[Start of section]
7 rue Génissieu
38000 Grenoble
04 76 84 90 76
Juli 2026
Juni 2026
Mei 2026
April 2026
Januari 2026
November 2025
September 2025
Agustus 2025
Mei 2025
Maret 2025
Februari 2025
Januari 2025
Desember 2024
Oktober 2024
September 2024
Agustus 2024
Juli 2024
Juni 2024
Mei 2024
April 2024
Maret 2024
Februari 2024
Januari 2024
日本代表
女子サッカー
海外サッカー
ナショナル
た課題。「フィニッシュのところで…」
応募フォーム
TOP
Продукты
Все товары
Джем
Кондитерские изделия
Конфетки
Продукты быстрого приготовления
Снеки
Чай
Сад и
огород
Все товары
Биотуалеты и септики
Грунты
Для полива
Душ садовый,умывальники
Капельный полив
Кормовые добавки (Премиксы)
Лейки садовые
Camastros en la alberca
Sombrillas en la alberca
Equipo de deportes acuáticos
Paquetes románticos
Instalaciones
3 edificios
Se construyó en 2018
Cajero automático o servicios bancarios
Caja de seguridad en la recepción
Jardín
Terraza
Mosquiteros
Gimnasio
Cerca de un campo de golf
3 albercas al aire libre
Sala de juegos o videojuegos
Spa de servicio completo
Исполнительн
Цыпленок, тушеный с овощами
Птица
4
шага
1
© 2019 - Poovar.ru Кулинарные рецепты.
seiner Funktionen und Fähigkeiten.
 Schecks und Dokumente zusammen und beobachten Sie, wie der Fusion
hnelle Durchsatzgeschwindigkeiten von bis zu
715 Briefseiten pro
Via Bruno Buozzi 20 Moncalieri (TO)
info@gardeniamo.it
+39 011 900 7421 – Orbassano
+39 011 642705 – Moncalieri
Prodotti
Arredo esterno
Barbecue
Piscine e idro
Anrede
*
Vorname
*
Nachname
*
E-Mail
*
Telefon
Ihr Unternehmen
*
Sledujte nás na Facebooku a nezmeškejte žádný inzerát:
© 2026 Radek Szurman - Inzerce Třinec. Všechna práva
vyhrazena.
[End of section]
* YOUR TASK
Every line in the data above has to be retyped exactly.

* THE COMPLETED TASK
7 rue Génissieu
38000 Grenoble
04 76 84 90 76
Juli 2026
Juni 2026
Mei 2026
April 2026
Januari 2026
November 2025
September 2025
Agustus 2025
Mei 2025
Maret 2025
Februari 2025
Januari 2025
Desember 2024
Oktober 2024
September 2024
Agustus 2024
Juli 2024
Juni 2024
Mei 2024
April 2024
Maret 2024
Februari 2024
Januari 2024
日本代表
女子サッカー
海外サッカー
ナショナル
た課題。「フィニッシュのところで…」
応募フォーム
TOP
Продукты
Все товары
Джем
Кондитерские изделия
Конфетки
Продукты быстрого приготовления
Снеки
Чай
Сад и
огород
Все товары
Биотуалеты и септики
Грунты
Для полива
Душ садовый,умывальники
Капельный полив
Кормовые добавки (Премиксы)
Лейки садовые
Camastros en la alberca
Sombrillas en la alberca
Equipo de deportes acuáticos
Paquetes románticos
Instalaciones
3 edificios
Se construyó en 2018
Cajero automático o servicios bancarios
Caja de seguridad en la recepción
Jardín
Terraza
Mosquiteros
Gimnasio
Cerca de un campo de golf
3 albercas al aire libre
Sala de juegos o videojuegos
Spa de servicio completo
Исполнительн
Цыпленок, тушеный с овощами
Птица
4
шага
1
© 2019 - Poovar.ru Кулинарные рецепты.
seiner Funktionen und Fähigkeiten.
 Schecks und Dokumente zusammen und beobachten Sie, wie der Fusion
hnelle Durchsatzgeschwindigkeiten von bis zu
715 Briefseiten pro
Via Bruno Buozzi 20 Moncalieri (TO)
info@gardeniamo.it
+39 011 900 7421 – Orbassano
+39 011 642705 – Moncalieri
Prodotti
Arredo esterno
Barbecue
Piscine e idro
Anrede
*
Vorname
*
Nachname
*
E-Mail
*
Telefon
Ihr Unternehmen
*
Sledujte nás na Facebooku a nezmeškejte žádný inzerát:
© 2026 Radek Szurman - Inzerce Třinec. Všechna práva
vyhrazena.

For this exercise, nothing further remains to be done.